__EXERCISE__: From the entries below, extract every line that includes the word "cursos".

------------------------------------

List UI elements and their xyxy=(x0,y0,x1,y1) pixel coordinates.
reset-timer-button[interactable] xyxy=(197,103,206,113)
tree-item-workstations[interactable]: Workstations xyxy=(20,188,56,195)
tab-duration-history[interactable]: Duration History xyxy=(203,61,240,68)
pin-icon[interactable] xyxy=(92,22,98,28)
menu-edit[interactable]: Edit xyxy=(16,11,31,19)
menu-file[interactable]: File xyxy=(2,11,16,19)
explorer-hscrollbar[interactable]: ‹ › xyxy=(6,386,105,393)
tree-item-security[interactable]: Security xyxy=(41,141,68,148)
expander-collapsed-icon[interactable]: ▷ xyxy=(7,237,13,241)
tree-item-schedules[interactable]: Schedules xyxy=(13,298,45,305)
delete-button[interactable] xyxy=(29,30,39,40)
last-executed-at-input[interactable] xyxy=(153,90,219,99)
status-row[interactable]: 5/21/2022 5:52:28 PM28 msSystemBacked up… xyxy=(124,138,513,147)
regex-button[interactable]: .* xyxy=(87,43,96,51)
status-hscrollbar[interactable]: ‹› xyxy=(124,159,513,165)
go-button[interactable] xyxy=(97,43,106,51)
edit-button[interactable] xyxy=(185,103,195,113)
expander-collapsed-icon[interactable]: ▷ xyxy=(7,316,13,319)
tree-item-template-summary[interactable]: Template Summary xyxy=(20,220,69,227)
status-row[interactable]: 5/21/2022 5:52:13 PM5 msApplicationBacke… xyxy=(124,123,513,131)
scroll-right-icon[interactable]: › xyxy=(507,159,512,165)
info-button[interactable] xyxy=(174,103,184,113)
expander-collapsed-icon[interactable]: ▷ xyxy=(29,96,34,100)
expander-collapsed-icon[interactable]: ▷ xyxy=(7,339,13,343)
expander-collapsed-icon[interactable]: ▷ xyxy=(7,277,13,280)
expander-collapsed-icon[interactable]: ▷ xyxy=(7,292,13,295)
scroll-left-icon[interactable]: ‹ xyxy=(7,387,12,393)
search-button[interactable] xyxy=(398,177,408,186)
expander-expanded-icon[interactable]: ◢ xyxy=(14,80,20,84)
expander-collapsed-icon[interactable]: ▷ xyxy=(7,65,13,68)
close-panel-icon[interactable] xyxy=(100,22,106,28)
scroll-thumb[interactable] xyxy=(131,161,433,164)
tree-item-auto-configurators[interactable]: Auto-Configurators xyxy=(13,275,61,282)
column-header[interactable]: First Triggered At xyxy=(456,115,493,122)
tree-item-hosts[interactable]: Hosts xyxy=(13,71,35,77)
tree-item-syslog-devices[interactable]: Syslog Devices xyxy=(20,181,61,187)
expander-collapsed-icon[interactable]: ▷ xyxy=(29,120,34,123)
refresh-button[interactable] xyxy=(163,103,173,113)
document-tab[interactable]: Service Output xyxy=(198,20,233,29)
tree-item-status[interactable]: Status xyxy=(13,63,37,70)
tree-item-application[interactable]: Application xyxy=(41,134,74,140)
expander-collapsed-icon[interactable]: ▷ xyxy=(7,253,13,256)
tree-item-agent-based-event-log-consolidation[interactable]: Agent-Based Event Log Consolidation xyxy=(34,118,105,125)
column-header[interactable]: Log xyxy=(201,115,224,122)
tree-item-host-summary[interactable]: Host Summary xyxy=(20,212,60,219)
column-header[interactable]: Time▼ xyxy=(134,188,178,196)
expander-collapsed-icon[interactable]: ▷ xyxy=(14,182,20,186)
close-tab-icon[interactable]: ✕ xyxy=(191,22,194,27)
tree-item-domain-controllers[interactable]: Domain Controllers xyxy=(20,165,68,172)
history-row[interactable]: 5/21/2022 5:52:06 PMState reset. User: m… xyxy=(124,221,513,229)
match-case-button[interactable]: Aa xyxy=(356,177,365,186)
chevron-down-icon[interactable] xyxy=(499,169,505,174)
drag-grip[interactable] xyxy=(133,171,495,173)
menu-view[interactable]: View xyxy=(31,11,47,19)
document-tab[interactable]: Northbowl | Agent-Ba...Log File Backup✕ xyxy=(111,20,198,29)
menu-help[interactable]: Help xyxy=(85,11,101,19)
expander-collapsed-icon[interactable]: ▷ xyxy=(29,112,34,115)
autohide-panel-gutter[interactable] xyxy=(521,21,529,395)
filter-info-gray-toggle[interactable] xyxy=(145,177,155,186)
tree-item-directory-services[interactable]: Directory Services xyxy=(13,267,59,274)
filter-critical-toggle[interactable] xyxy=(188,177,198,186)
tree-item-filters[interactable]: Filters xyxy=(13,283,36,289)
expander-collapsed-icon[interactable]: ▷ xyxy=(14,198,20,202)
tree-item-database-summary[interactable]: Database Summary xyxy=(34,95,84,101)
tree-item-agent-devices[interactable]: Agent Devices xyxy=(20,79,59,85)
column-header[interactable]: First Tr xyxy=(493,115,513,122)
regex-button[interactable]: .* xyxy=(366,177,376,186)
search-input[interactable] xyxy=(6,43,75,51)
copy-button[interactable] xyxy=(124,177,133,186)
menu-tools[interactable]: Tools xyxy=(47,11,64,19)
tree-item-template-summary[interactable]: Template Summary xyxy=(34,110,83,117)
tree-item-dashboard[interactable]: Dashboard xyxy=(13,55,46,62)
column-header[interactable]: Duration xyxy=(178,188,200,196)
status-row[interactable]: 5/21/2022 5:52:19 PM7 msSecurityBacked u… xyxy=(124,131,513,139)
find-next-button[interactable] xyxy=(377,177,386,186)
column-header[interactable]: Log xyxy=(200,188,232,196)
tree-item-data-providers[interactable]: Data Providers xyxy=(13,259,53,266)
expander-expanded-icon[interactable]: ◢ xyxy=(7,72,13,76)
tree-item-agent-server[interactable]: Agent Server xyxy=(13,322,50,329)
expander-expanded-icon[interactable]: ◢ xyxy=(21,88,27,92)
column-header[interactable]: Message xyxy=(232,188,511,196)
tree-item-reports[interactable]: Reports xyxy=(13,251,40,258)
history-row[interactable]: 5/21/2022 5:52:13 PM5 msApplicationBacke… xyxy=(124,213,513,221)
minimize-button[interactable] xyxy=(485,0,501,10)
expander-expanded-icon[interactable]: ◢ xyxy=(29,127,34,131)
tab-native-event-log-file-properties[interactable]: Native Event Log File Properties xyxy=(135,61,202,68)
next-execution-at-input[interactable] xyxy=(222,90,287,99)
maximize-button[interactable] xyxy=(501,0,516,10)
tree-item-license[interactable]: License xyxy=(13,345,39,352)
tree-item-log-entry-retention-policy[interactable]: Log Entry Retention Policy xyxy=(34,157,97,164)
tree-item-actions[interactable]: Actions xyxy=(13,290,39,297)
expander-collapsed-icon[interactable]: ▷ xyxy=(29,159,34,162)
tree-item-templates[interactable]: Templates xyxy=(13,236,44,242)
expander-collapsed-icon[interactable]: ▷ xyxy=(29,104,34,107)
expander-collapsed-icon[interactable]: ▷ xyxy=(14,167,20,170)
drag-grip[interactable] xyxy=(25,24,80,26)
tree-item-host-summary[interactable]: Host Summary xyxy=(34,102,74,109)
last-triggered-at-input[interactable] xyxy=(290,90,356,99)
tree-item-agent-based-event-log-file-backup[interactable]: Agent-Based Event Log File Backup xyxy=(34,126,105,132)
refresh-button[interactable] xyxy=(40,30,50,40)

------------------------------------

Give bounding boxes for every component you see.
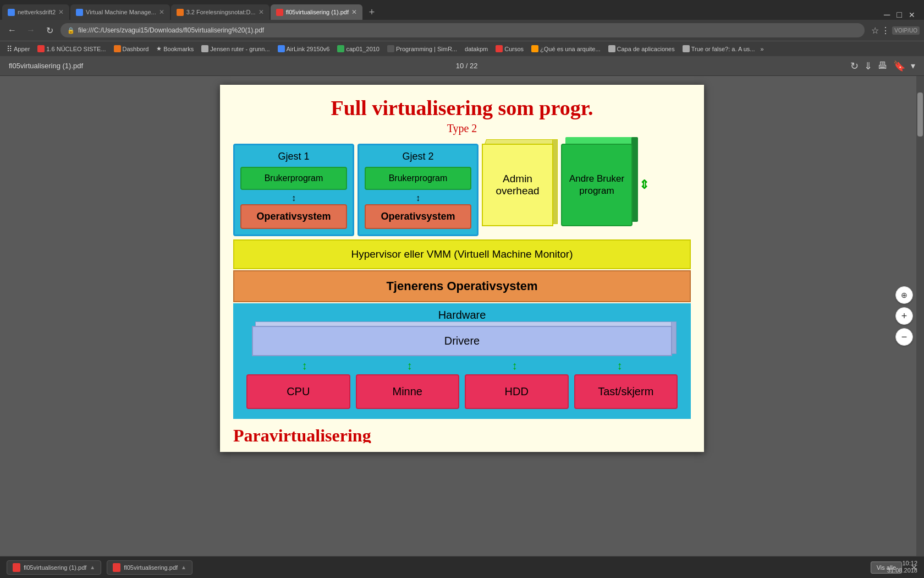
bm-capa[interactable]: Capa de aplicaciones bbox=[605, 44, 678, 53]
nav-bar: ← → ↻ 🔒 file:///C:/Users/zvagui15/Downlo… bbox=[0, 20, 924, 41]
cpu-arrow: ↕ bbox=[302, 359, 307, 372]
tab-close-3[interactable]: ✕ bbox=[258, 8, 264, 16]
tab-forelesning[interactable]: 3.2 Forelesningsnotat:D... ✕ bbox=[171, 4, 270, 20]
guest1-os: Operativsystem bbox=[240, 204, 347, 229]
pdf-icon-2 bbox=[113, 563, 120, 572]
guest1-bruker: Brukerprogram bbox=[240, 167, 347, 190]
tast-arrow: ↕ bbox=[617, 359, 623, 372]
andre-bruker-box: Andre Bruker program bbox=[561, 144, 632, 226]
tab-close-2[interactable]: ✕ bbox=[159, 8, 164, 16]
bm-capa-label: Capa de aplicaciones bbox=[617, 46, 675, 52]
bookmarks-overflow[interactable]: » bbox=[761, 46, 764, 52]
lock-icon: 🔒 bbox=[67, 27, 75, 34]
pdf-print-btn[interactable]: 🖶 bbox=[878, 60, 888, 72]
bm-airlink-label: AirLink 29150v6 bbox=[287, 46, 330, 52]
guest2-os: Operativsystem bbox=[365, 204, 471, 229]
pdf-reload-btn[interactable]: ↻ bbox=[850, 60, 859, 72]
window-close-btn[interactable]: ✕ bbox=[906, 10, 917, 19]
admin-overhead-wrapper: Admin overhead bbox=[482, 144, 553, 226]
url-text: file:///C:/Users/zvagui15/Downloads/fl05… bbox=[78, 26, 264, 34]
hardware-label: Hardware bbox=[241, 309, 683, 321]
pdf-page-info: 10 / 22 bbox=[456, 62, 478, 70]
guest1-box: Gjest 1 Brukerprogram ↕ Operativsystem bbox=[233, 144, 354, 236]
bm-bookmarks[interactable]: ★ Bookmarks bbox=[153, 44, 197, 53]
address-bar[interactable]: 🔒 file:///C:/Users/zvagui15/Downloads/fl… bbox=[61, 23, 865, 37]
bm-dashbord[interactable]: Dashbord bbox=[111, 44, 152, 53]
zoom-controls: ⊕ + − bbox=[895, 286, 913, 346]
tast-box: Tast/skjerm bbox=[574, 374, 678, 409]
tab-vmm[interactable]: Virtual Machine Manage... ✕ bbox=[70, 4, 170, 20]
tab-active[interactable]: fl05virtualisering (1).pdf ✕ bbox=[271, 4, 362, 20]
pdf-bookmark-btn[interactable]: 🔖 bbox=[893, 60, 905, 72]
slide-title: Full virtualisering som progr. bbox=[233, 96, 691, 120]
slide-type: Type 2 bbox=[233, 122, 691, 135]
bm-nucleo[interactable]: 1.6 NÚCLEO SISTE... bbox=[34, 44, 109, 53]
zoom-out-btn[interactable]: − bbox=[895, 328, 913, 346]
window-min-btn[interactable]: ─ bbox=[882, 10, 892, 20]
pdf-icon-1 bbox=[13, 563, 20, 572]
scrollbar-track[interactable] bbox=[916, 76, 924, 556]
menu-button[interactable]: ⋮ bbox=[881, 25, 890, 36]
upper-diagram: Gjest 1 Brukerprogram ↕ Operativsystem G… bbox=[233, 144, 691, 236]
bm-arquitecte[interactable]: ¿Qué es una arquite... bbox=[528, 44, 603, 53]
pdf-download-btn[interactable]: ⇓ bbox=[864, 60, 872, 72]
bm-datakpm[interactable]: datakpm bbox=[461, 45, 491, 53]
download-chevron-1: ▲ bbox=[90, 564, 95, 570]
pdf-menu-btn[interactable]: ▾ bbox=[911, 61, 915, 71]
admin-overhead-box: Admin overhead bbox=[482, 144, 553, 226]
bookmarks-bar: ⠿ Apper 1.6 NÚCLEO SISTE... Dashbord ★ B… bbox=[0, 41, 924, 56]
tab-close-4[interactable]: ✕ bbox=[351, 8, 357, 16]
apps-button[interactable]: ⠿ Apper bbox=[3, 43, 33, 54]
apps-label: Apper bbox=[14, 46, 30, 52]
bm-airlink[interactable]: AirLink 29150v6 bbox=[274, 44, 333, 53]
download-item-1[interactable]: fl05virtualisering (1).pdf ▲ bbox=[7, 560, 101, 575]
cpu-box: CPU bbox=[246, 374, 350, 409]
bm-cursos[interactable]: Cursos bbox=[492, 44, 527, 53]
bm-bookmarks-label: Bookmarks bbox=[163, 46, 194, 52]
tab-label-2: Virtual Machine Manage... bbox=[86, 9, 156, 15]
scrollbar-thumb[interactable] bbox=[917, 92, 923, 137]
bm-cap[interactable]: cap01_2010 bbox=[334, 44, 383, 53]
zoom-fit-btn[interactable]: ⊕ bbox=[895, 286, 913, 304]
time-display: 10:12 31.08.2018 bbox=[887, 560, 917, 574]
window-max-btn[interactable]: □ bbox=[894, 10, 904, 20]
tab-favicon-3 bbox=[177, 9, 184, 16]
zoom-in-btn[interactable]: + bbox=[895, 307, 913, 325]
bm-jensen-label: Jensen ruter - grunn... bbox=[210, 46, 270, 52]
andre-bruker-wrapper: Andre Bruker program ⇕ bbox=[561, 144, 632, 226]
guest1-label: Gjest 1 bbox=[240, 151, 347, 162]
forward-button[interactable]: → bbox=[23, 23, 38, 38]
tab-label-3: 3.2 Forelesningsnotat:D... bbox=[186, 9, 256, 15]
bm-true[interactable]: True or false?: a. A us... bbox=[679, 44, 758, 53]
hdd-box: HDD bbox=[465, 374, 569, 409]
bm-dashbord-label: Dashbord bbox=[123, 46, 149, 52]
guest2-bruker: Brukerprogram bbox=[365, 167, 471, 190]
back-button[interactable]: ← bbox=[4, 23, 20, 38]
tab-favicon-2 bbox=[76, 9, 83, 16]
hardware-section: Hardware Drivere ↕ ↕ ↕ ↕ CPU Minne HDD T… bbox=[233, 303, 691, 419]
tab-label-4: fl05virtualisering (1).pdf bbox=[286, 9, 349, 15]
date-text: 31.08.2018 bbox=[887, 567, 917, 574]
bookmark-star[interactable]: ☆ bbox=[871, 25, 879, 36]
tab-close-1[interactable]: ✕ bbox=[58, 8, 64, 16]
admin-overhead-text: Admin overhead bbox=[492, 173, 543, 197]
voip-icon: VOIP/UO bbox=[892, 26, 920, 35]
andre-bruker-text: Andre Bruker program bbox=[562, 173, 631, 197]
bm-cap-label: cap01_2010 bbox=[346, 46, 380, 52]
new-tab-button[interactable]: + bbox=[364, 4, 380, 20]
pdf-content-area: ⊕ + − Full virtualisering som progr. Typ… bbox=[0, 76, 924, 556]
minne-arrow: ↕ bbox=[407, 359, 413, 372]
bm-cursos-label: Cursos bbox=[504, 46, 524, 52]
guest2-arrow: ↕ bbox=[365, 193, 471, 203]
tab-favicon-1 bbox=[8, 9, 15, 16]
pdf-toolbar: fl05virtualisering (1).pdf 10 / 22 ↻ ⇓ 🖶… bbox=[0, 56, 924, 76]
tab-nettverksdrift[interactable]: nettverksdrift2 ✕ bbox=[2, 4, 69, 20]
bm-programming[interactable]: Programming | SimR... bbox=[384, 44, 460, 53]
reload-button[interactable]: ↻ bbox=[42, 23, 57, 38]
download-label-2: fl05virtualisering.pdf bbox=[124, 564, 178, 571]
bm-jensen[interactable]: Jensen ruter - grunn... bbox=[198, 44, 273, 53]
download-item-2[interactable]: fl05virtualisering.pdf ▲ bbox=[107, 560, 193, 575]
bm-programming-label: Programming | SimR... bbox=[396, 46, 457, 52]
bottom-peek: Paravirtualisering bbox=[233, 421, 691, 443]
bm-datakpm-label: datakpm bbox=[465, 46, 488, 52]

------------------------------------

__YOUR RESPONSE__:
bm-cursos[interactable]: Cursos bbox=[492, 44, 527, 53]
bm-cursos-label: Cursos bbox=[504, 46, 524, 52]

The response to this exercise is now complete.